Re: parsing a load of perl scripts
by Corion (Patriarch) on Oct 13, 2004 at 13:11 UTC

    If all you want, for a start, is a map of which script is called when, and all the scripts are Perl 5 scripts (and not Perl 4!!), then I would write some logging routines and load them into every Perl script via the PERL5OPT=-MMy::Logging::Script environment variable.

    Depending on your specific needs, it might already be enough to do the following:

    export PERL5OPT=-e'BEGIN{local *LOG; open LOG, ">", "$ENV{HOME}/script +log.log; print LOG "$0 started at ". localtime()}'

    This requires no modification to your existing scripts, but it needs to be available in the environment. This means that the scripts that are run through the cron program need to be modified, or you have to modify the crontab calling these scripts.

    I don't know of any call graph generator for Perl, so other than weeding out the scripts that are not immediately called via the shell, this won't be of much help and you'll have to go through the scripts with a fine comb anyway.

Re: parsing a load of perl scripts
by aquarium (Curate) on Oct 13, 2004 at 13:38 UTC
    the perl debugger "perl -d progname.pl" has an option to dump call stack.

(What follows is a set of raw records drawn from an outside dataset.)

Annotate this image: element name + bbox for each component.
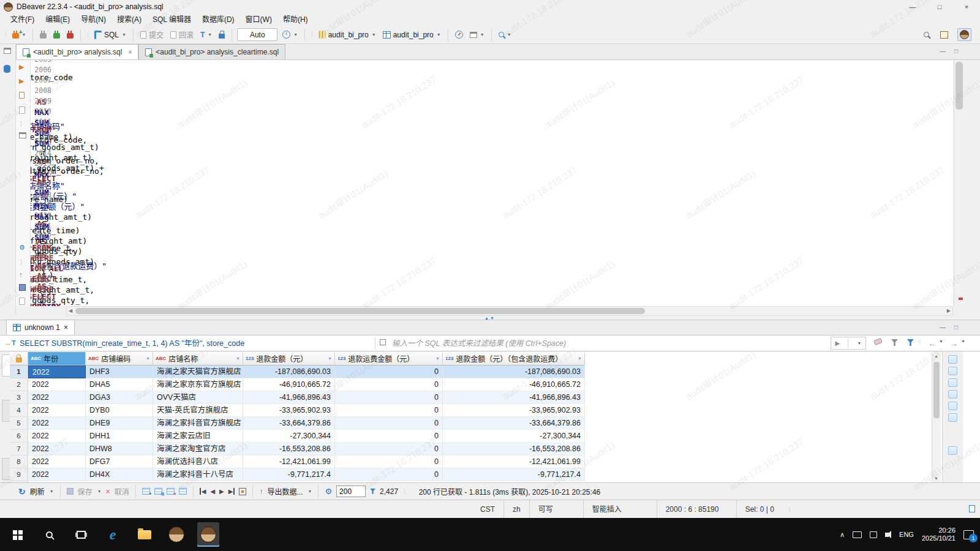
scrollbar-thumb[interactable]: [956, 62, 963, 110]
compare-button[interactable]: ▼: [468, 31, 486, 39]
grid-cell[interactable]: DGA3: [86, 391, 153, 404]
column-menu-icon[interactable]: ▼: [146, 356, 150, 361]
transaction-mode-button[interactable]: ▼: [281, 29, 300, 40]
grid-cell[interactable]: -27,300,344: [443, 430, 585, 443]
scrollbar-thumb[interactable]: [75, 308, 645, 314]
close-icon[interactable]: ×: [953, 0, 980, 13]
grid-cell[interactable]: 2022: [28, 443, 86, 455]
grid-cell[interactable]: -16,553,208.86: [443, 443, 585, 455]
taskbar-search-icon[interactable]: [38, 522, 60, 547]
minimize-panel-icon[interactable]: —: [940, 48, 946, 54]
commit-button[interactable]: 提交: [138, 28, 165, 41]
editor-vertical-scrollbar[interactable]: [954, 60, 964, 306]
code-area[interactable]: 2005 store_code AS "店铺编码",2006 MAX(store…: [31, 60, 953, 306]
sql-editor-button[interactable]: SQL▼: [92, 29, 128, 40]
sql-editor[interactable]: ▶ ▶ ⁞ ⚙ ⁞ ↑ 2005 store_code AS "店铺编码",20…: [16, 60, 953, 306]
disconnect-button[interactable]: [65, 29, 75, 40]
grid-cell[interactable]: -27,300,344: [243, 430, 335, 443]
grid-cell[interactable]: DH4X: [86, 468, 153, 481]
edge-icon[interactable]: e: [102, 522, 124, 547]
fetch-size-input[interactable]: [336, 485, 366, 497]
grid-cell[interactable]: -9,771,217.4: [243, 468, 335, 481]
grid-cell[interactable]: 天猫-英氏官方旗舰店: [153, 404, 243, 417]
open-perspective-button[interactable]: [938, 30, 950, 40]
maximize-results-icon[interactable]: □: [954, 324, 958, 331]
remove-filter-icon[interactable]: [891, 339, 898, 346]
dashboard-button[interactable]: [453, 29, 465, 40]
back-history-icon[interactable]: ▼: [939, 339, 943, 343]
column-header[interactable]: ABC店铺名称▼: [153, 352, 243, 365]
task-view-icon[interactable]: [70, 522, 92, 547]
grid-cell[interactable]: 2022: [28, 365, 86, 378]
notification-center-icon[interactable]: 1: [963, 530, 974, 539]
grid-cell[interactable]: -9,771,217.4: [443, 468, 585, 481]
grid-cell[interactable]: -16,553,208.86: [243, 443, 335, 455]
grid-cell[interactable]: DHW8: [86, 443, 153, 455]
filter-history-icon[interactable]: ▼: [857, 341, 861, 345]
execute-script-icon[interactable]: ▶: [19, 77, 24, 85]
forward-icon[interactable]: →: [951, 339, 958, 348]
minimize-results-icon[interactable]: —: [940, 324, 946, 331]
grid-cell[interactable]: 0: [335, 455, 443, 468]
editor-horizontal-scrollbar[interactable]: ◀ ▶: [66, 306, 953, 316]
grid-cell[interactable]: 0: [335, 430, 443, 443]
menu-item[interactable]: 搜索(A): [111, 13, 147, 26]
editor-tab[interactable]: <audit_bi_pro> analysis_cleartime.sql: [138, 44, 285, 59]
lock-button[interactable]: [217, 29, 227, 40]
rollback-button[interactable]: 回滚: [168, 28, 195, 41]
grid-cell[interactable]: -46,910,665.72: [243, 378, 335, 391]
grid-vertical-scrollbar[interactable]: ▲ ▼: [932, 352, 941, 482]
duplicate-row-icon[interactable]: [154, 488, 162, 495]
reconnect-button[interactable]: [51, 29, 62, 40]
edit-rows-icon[interactable]: [179, 488, 187, 495]
apply-filter-icon[interactable]: ▶: [835, 340, 840, 347]
grid-cell[interactable]: 海澜之家抖音十八号店: [153, 468, 243, 481]
column-menu-icon[interactable]: ▼: [78, 356, 83, 361]
column-header[interactable]: 123退款金额（元）▼: [243, 352, 335, 365]
save-file-icon[interactable]: [19, 284, 26, 291]
grid-cell[interactable]: DHF3: [86, 365, 153, 378]
schema-select[interactable]: audit_bi_pro▼: [381, 29, 443, 40]
menu-item[interactable]: 文件(F): [5, 13, 40, 26]
last-row-icon[interactable]: ▶: [228, 488, 235, 495]
start-button[interactable]: [6, 522, 28, 547]
row-number[interactable]: 8: [10, 455, 28, 468]
grid-cell[interactable]: -33,965,902.93: [243, 404, 335, 417]
grid-cell[interactable]: 海澜之家抖音官方旗舰店: [153, 417, 243, 430]
grid-cell[interactable]: -12,421,061.99: [243, 455, 335, 468]
explain-plan-icon[interactable]: [19, 107, 25, 114]
clear-filter-icon[interactable]: [873, 338, 883, 345]
row-number[interactable]: 6: [10, 430, 28, 443]
restore-panel-icon[interactable]: [4, 48, 11, 54]
results-tab[interactable]: unknown 1 ×: [6, 320, 75, 335]
panel-icon[interactable]: [948, 355, 957, 364]
grid-cell[interactable]: 0: [335, 468, 443, 481]
grid-cell[interactable]: -41,966,896.43: [243, 391, 335, 404]
row-number[interactable]: 4: [10, 404, 28, 417]
display-icon[interactable]: [853, 531, 862, 538]
grid-cell[interactable]: OVV天猫店: [153, 391, 243, 404]
insert-mode-indicator[interactable]: 智能插入: [583, 500, 657, 519]
tray-expand-icon[interactable]: ∧: [840, 531, 845, 539]
row-header-corner[interactable]: [10, 352, 28, 365]
quick-search-button[interactable]: [922, 31, 931, 39]
execute-statement-icon[interactable]: ▶: [19, 63, 24, 71]
grid-cell[interactable]: -12,421,061.99: [443, 455, 585, 468]
expand-filter-icon[interactable]: [380, 339, 386, 345]
tab-close-icon[interactable]: ×: [64, 323, 68, 332]
grid-cell[interactable]: 0: [335, 365, 443, 378]
grid-cell[interactable]: -187,086,690.03: [443, 365, 585, 378]
menu-item[interactable]: 窗口(W): [240, 13, 277, 26]
autocommit-select[interactable]: Auto: [237, 28, 277, 41]
grid-cell[interactable]: -33,965,902.93: [443, 404, 585, 417]
column-menu-icon[interactable]: ▼: [236, 356, 240, 361]
panel-icon[interactable]: [948, 390, 957, 399]
grid-cell[interactable]: 0: [335, 391, 443, 404]
refresh-icon[interactable]: ↻: [18, 488, 26, 495]
save-button[interactable]: 保存: [78, 486, 92, 497]
grid-cell[interactable]: 海澜之家云店旧: [153, 430, 243, 443]
grid-cell[interactable]: 0: [335, 404, 443, 417]
copy-icon[interactable]: [19, 92, 24, 99]
first-row-icon[interactable]: ◀: [200, 488, 206, 495]
caret-position[interactable]: 2000 : 6 : 85190: [657, 500, 736, 519]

Beware though, that some functions may never get called during a particular run, depending on program input. if the code in a program is long, not well documented, and code is not trusted..then you may spend more time looking at code rather than re-writing it. For any program roughly 100 lines or more, it's impossible to keep it all in your head...so when you write/rewrite long code, more than mere comments is needed as documentation. A flow chart is so helpful when reviewing even your own code that you haven't looked at for some time.
Re: parsing a load of perl scripts
by Happy-the-monk (Canon) on Oct 13, 2004 at 14:18 UTC
Re: parsing a load of perl scripts
by Fletch (Bishop) on Oct 13, 2004 at 13:39 UTC
Re: parsing a load of perl scripts
by davido (Cardinal) on Oct 13, 2004 at 15:13 UTC

    The B::Xref module does generate some useful information on subroutine and variable usage. You may even be able to parse its output looking for intersections between scripts.


    Dave

Re: parsing a load of perl scripts
by graff (Chancellor) on Oct 14, 2004 at 01:32 UTC
    If the multiple scripts are supposed to be parts of a single app, I posted a tool here: Tabulate sub defs, sub calls in Perl code, which is somewhat simple-minded but may be useful -- it won't tell you how paths are actually followed (this would normally depend on data or conditions external to the script anyway), but it could at least make it easier to navigate among the various files. If you know of one particular file that is certainly in use, you can see what other files it entails, by virtue of the subs that are called and where they are defined. HTH.